Esiste quindi un’interdipendenza: l’uomo è creato a immagine e somiglianza di Dio, il creato porta le tracce del creatore, come afferma san Paolo nella Lettera ai Romani: “Infatti, dalla creazione del mondo in poi, le sue perfezioni invisibili possono essere contemplate con l’intelletto nelle opere da lui compiute, come la sua eterna potenza e divinità” (Rm. 1,20), e anche tra la creatura e il creato esiste un’interdipendenza, l’uomo è stato a volte considerato come una ricapitolazione della creazione, un cosmo in piccolo, un microcosmo rispetto al cosmo nella sua totalità, il macrocosmo. Per questo i problemi ambientali non possono essere esaminati separatamente dalle relazioni interpersonali e dalla relazione dell’uomo con Dio, come sostiene la terza citazione: «non si può proporre una relazione con l’ambiente a prescindere da quella con le altre persone e con Dio. Sarebbe un individualismo romantico travestito da bellezza ecologica e un asfissiante rinchiudersi nell’immanenza» (n. 119). L’apertura alla trascendenza diventa la condizione imprescindibile per inquadrare correttamente la questione ambientale.
La struttura dell’enciclica
L’enciclica non ü un insieme di tesi in ordine casuale, ma presenta un filo logico e una struttura ben precisa, che è necessario analizzare per comprendere l’enciclica L’enciclica consiste di un’introduzione e di sei capitoli.
L’introduzione (nn.1-16) riporta una serie di citazioni riguardanti temi ecologici, tratte da documenti del Magistero, soprattutto di san Giovanni Paolo II, ma anche di Benedetto XVI e di numerose conferenze episcopali. Ma anche tutta la LS utilizza ampiamente citazioni del Magistero, delle 170 citazioni più di sessanta sono tratte da documenti dei due predecessori di papa Francesco, poco meno sono le citazioni di una quindicina di conferenze episcopali di tutto il mondo, dal Canada all’Australia, dal Paraguay alla Germania. La LS si inserisce nel solco della tradizione, non rappresenta qualcosa di completamente nuovo nella Chiesa, ma piuttosto la trattazione sistematica operata da papa Francesco di dichiarazioni del Magistero sparse in un’infinità di documenti, naturalmente anche con il suo apporto originale.

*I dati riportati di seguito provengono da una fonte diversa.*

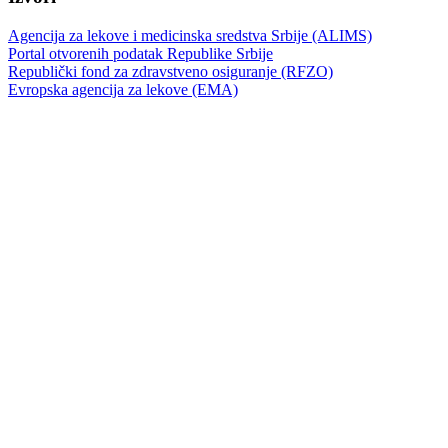
Agencija za lekove i medicinska sredstva Srbije (ALIMS)
Portal otvorenih podatak Republike Srbije
Republički fond za zdravstveno osiguranje (RFZO)
Evropska agencija za lekove (EMA)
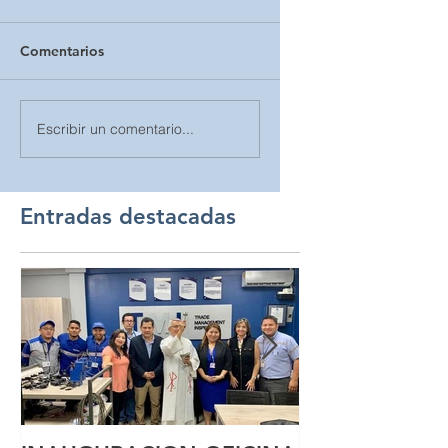
Comentarios
Escribir un comentario...
Entradas destacadas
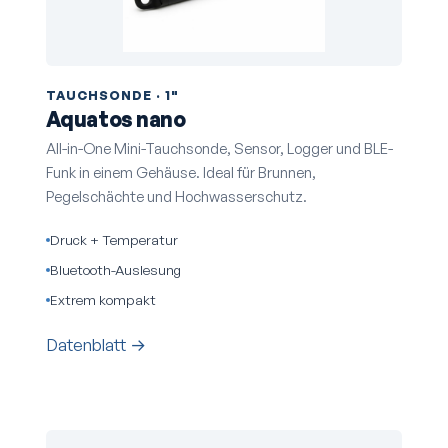
TAUCHSONDE · 1"
Aquatos nano
All-in-One Mini-Tauchsonde, Sensor, Logger und BLE-
Funk in einem Gehäuse. Ideal für Brunnen,
Pegelschächte und Hochwasserschutz.
Druck + Temperatur
Bluetooth-Auslesung
Extrem kompakt
Datenblatt →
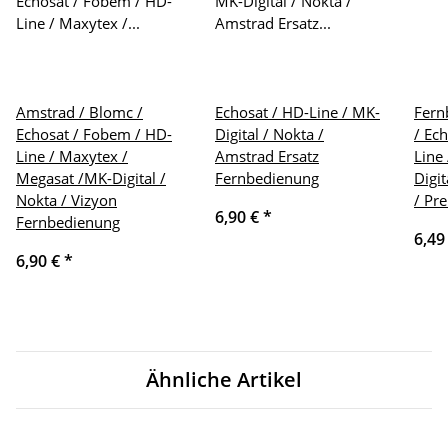
Amstrad / Blomc /
Echosat / HD-Line / MK-
Fern
Echosat / Fobem / HD-
Digital / Nokta /
/ Ec
Line / Maxytex /
Amstrad Ersatz
Line
Megasat /MK-Digital /
Fernbedienung
Digi
Nokta / Vizyon
/ Pr
6,90 €
*
Fernbedienung
6,49
6,90 €
*
Ähnliche Artikel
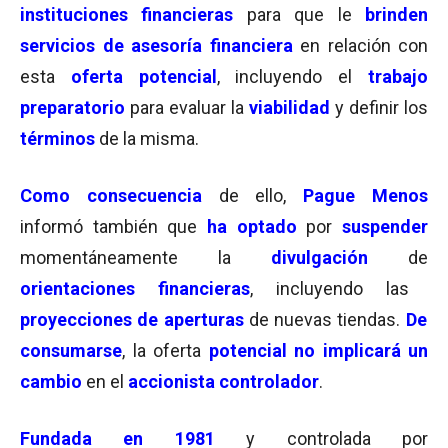
instituciones financieras
para que le
brinden
servicios de asesoría financiera
en relación con
esta
oferta potencial
, incluyendo el
trabajo
preparatorio
para evaluar la
viabilidad
y definir los
términos
de la misma.
Como consecuencia
de ello,
Pague Menos
informó también que
ha optado
por
suspender
momentáneamente la
divulgación
de
orientaciones
financieras
, incluyendo las
proyecciones de aperturas
de nuevas tiendas.
De
consumarse
, la oferta
potencial
no implicará un
cambio
en el
accionista controlador
.
Fundada en 1981
y controlada por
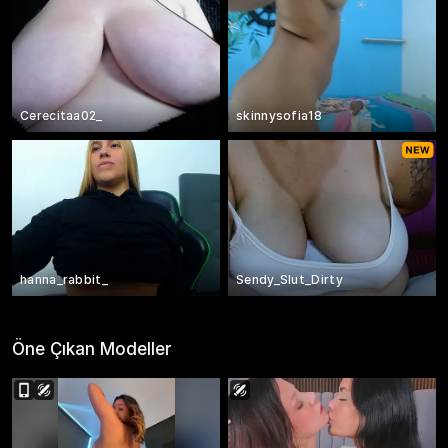
Cerecitaa02_
skinnysofia18
hanna_rabbit_
Sendy_Slut_Dirty
Öne Çıkan Modeller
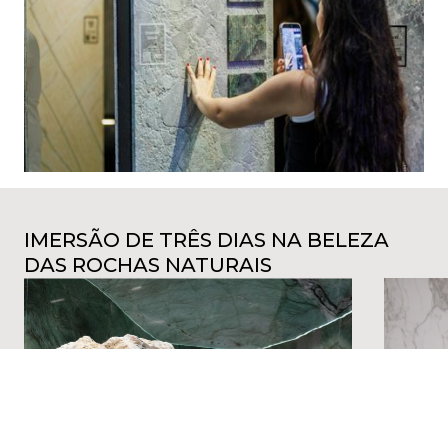
IMERSÃO DE TRÊS DIAS NA BELEZA
DAS ROCHAS NATURAIS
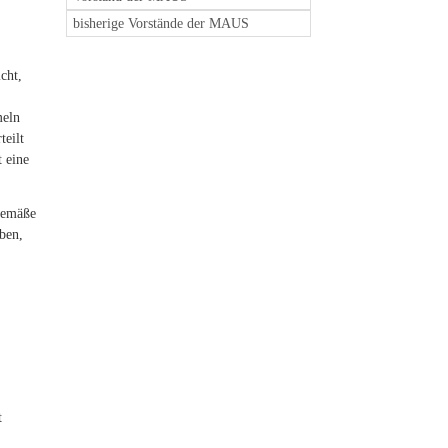
bisherige Vorstände der MAUS
cht,
meln
teilt
t eine
sgemäße
ben,
t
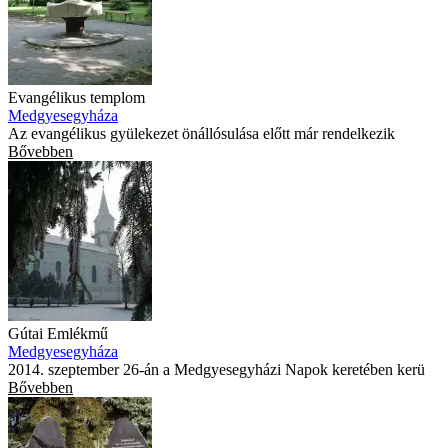
Evangélikus templom
Medgyesegyháza
Az evangélikus gyülekezet önállósulása előtt már rendelkezik
Bővebben
Gútai Emlékmű
Medgyesegyháza
2014. szeptember 26-án a Medgyesegyházi Napok keretében kerü
Bővebben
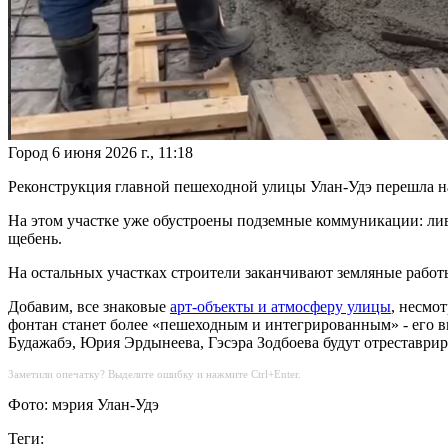
Город
6 июня 2026 г., 11:18
Реконструкция главной пешеходной улицы Улан-Удэ перешла на
На этом участке уже обустроены подземные коммуникации: лив
щебень.
На остальных участках строители заканчивают земляные работ
Добавим, все знаковые
арт-объекты и атмосферу улицы
, несмо
фонтан станет более «пешеходным и интегрированным» - его 
Будажабэ, Юрия Эрдынеева, Гэсэра Зодбоева будут отреставри
Заметили опечатку? Выделите ошибку и нажмите Ctrl+Enter.
Фото: мэрия Улан-Удэ
Теги:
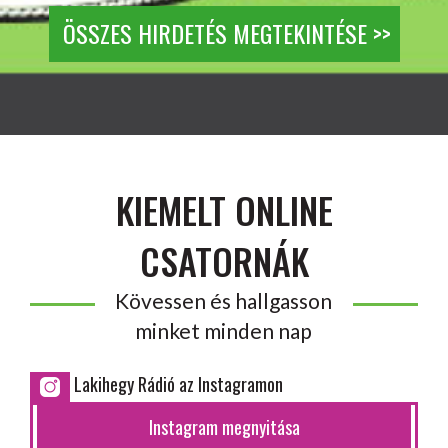
ÖSSZES HIRDETÉS MEGTEKINTÉSE >>
KIEMELT ONLINE
CSATORNÁK
Kövessen és hallgasson
minket minden nap
Lakihegy Rádió az Instagramon
Instagram megnyitása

Il primo capitolo (nn. 17-61), dal titolo Quello che sta accadendo nella nostra casa offre una prima descrizione dei problemi ambientali.
Il secondo capitolo (nn. 62-100), dal titolo Il Vangelo della creazione, è senz’altro il più importante, fornisce infatti l’interpretazione della crisi ecologica dal punto di vista della Sacra Scrittura e della teologia della creazione utilizzando “i grandi racconti biblici sul rapporto dell’essere umano con il mondo” (n. 65).
Nel terzo capitolo (nn. 101-136), La radice umana della crisi ecologica, la causa del degrado ambientale è attribuita tanto a un uso della tecnica che non tiene conto dell’ordine intrinseco delle creature, ma tende a sfruttare risorse naturali soprattutto per interessi individuali ed economici, quanto a un consumismo, che l’enciclica definisce compulsivo e ossessivo.
Il quarto capitolo (nn. 137-162), Un’ecologia integrale, allarga la prospettiva, sottolineando la stretta relazione esistente tra degrado ambientale e degrado sociale, ed esamina anche varie forme di sfruttamento.
Il quinto capitolo (nn. 163-201), Alcune linee di orientamento e di azione, denuncia gli scarsi risultati delle politiche ambientali nazionali e internazionali, e propone alcuni interventi e cambiamenti del comportamento per migliorare l’efficienza delle politiche ambientali. La conclusione del capitolo, rivendicando il contributo che la religione può offrire alla discussione generale sull’ecologia, introduce il capitolo successivo.
Il sesto e ultimo capitolo (nn. 202-246), Educazione e spiritualità ecologica, sottolinea la
necessità assoluta di un cambiamento di stile di vita, che coincide con la conversione personale, che sola consente di «recuperare i diversi livelli dell’equilibrio ecologico: quello interiore con sé stessi, quello solidale con gli altri, quello naturale con tutti gli esseri viventi, quello spirituale con Dio» (n. 210).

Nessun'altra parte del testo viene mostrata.